The American Mosaic Journalism Prize honors excellence in long-form journalism about underrepresented groups in the country. It is the largest dollar prize given annually for journalism in the U.S., awarding each winner $100,000 for their work. Castle still grapples with what the award means for her and how she will use the money, but does know that it serves as a reminder that her reporting is an act of community service.
“I didn’t feel good just sitting back and not engaging,” she said. “I’d spent the past several months working so hard to bring these issues to the forefront and get people talking about them, and following George Floyd’s murder, it felt like the world was finally ready to have that conversation.”
Castle’s reporting was met with hostility by some officers, including LA County Sheriff Alex Villanueva, who insisted that there are no deputy gangs in his department even though they are clearly named in the database. Castle cited an incident in which the sheriff hosted an hour-long radio show in which he diminished Castle’s work and threatened her.
While reporting, Castle suspected her demographic and her status as a freelance journalist led to increased intimidation from the Sheriff’s Department. At one point, Castle faced threats of having her home address leaked.
“I definitely think that me being a woman of color working with a small community outlet that didn’t have the presence of the Los Angeles Times or NPR empowered the naysayers to engage in intimidation practices,” she said. “I think that your platform and your impact do provide some level of protection, and at that point, I didn’t, and neither did Knock LA, have the resources of a more legacy outlet.”
Castle has plans to write a book on police gang violence and is interested in making a documentary, a television show, and a feature film about the subject. Last year, her work received the American Journalism Online Award for best use of public records, as well as the Women in Media Foundation’s Courage Award.

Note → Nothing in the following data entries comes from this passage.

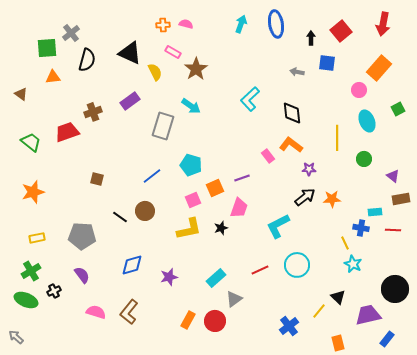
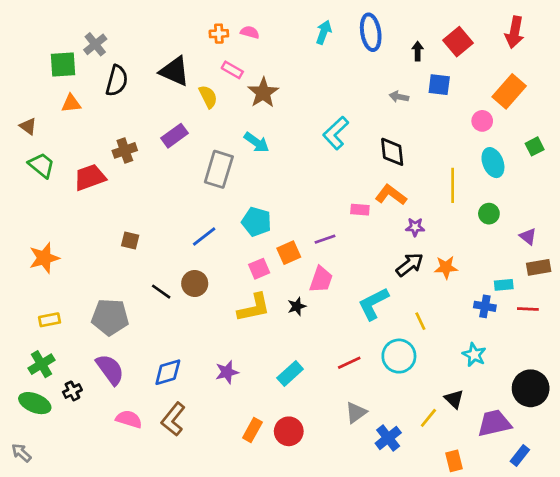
green trapezoid: (31, 142) -> (42, 165), moved
pink rectangle: (268, 156) -> (360, 210), turned -48
yellow line: (345, 243) -> (420, 321), moved
blue diamond: (132, 265) -> (168, 372), moved
purple semicircle: (82, 275) -> (110, 369), size x1.4
gray triangle: (234, 299) -> (356, 412), moved

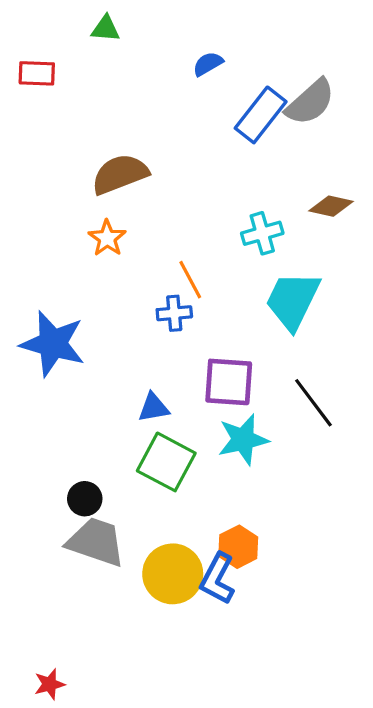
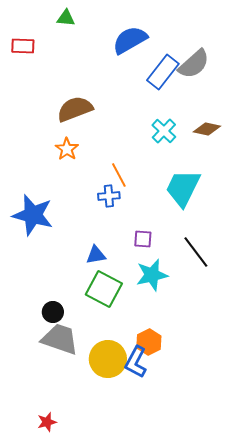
blue semicircle: (208, 64) -> (130, 40), size x1.8
cyan cross: (262, 233) -> (164, 131), moved, turned -30
purple square: (229, 382) -> (143, 239), size x0.6
red star: (50, 684) -> (47, 422), moved

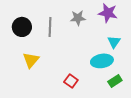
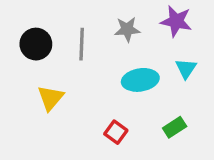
cyan ellipse: (102, 61) -> (140, 80), moved
green rectangle: (115, 81) -> (175, 127), moved

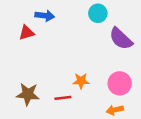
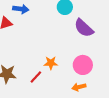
red line: (63, 98) -> (36, 77), turned -40

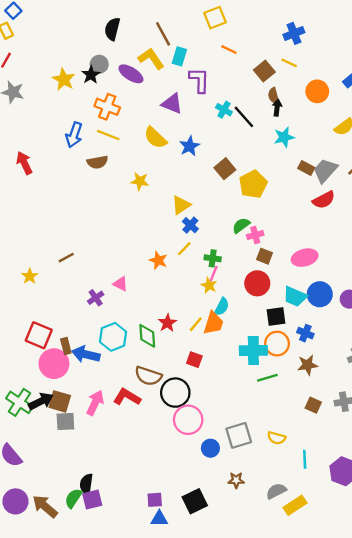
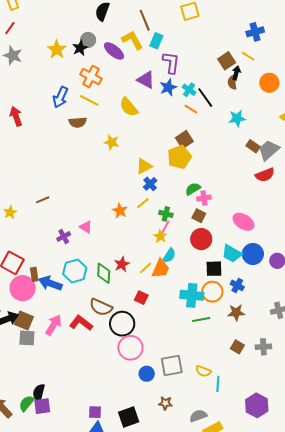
orange line: (229, 50) -> (191, 109), moved
black arrow: (277, 108) -> (236, 73), moved
blue star: (190, 146) -> (168, 87), moved
yellow pentagon: (253, 184) -> (179, 157), moved
brown square: (264, 256) -> (199, 216), moved
pink ellipse: (305, 258) -> (243, 222), turned 40
cyan line: (305, 459) -> (218, 384), moved

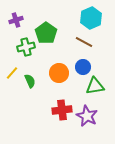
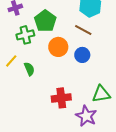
orange circle: (59, 73) -> (58, 47), moved
green triangle: (95, 86) -> (101, 94), moved
purple star: (87, 116) -> (86, 116), moved

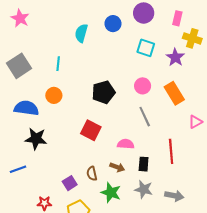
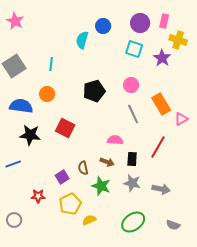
purple circle: (144, 13) -> (140, 23), moved
cyan semicircle: (81, 33) -> (82, 40), moved
orange rectangle: (174, 93) -> (161, 104), moved
red square: (91, 130) -> (65, 128), moved
red line: (171, 151) -> (158, 147), turned 35

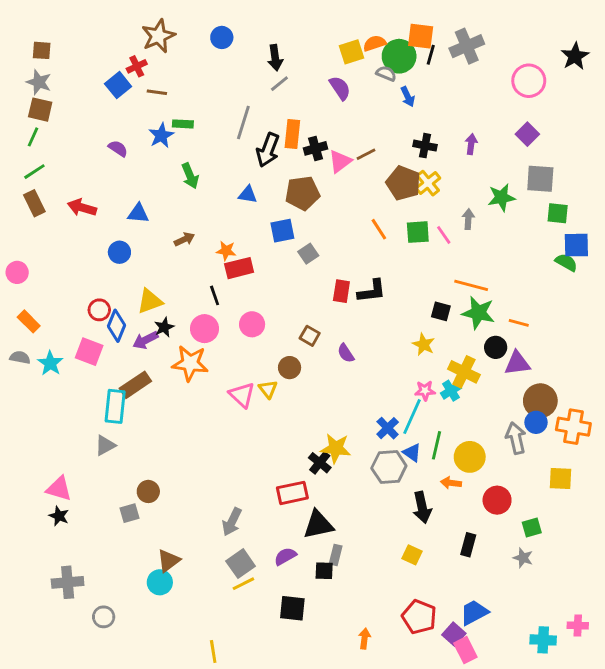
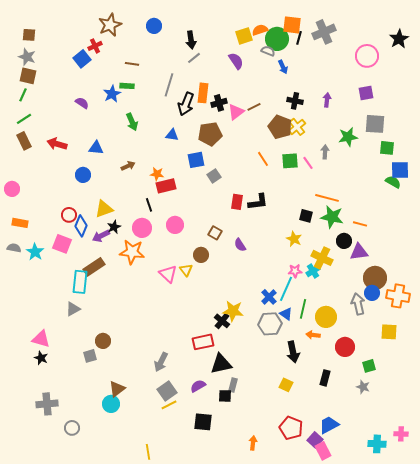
brown line: (157, 92) -> (132, 64), moved
purple square: (527, 134) -> (366, 93), turned 35
orange rectangle: (29, 321) -> (20, 223), turned -35

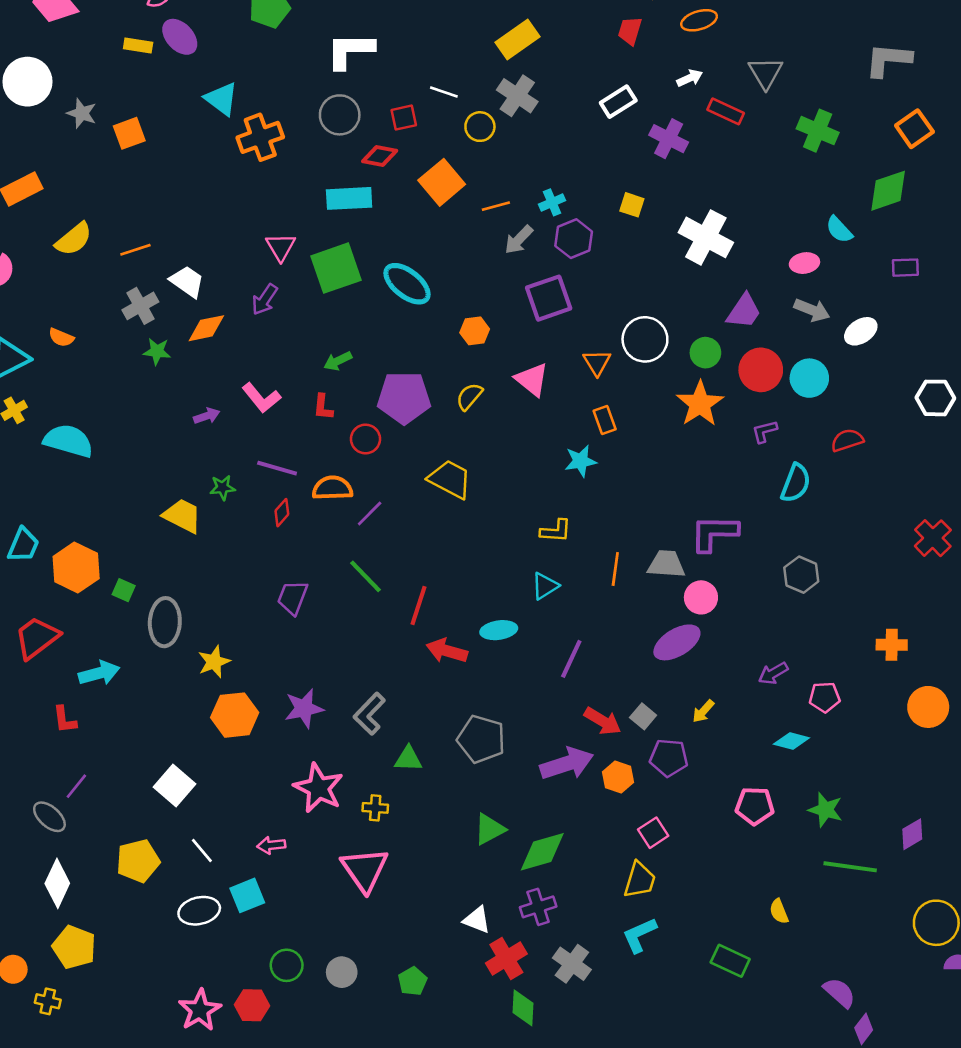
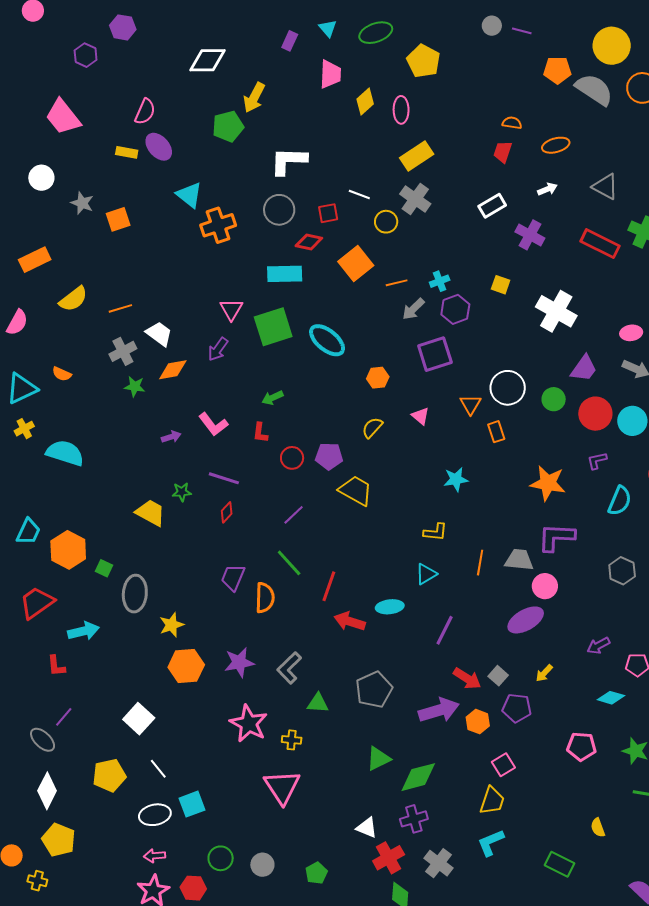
gray triangle: (765, 73) -> (605, 187), turned -32
white circle: (27, 82) -> (41, 178), size x0.7
red rectangle: (726, 111) -> (600, 244), moved, size x1.4
pink triangle: (532, 379) -> (420, 416), size x0.7
purple pentagon: (404, 398) -> (329, 456), moved, size x0.7
orange star: (700, 404) -> (548, 483), moved, turned -30
orange rectangle: (605, 420) -> (496, 432), moved
orange semicircle: (332, 488) -> (265, 598), moved, turned 92
gray pentagon: (481, 739) -> (374, 690), turned 30
pink arrow: (271, 845) -> (155, 856), moved

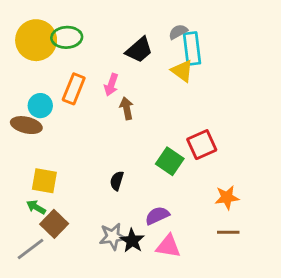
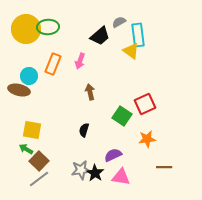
gray semicircle: (178, 32) -> (119, 22), moved
brown arrow: (127, 108) -> (90, 92), moved
orange star: (227, 197) -> (147, 139), moved
gray line: (31, 249) -> (39, 179), moved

“I have that thing that I imagine a lot of other women and people of color do, where it’s difficult to think of yourself as someone that’s important or making a contribution because of the way we’re socialized,” she said. “I really see it as establishment journalism, and the world at large, getting the chance to familiarize themselves with a topic that has affected the lives of so many people and getting to hear the stories of so many people that have often been ignored or gaslit, as far as their experiences with policing. That’s really important to me, to be able to give a platform to those experiences and hopefully make a change for the better.”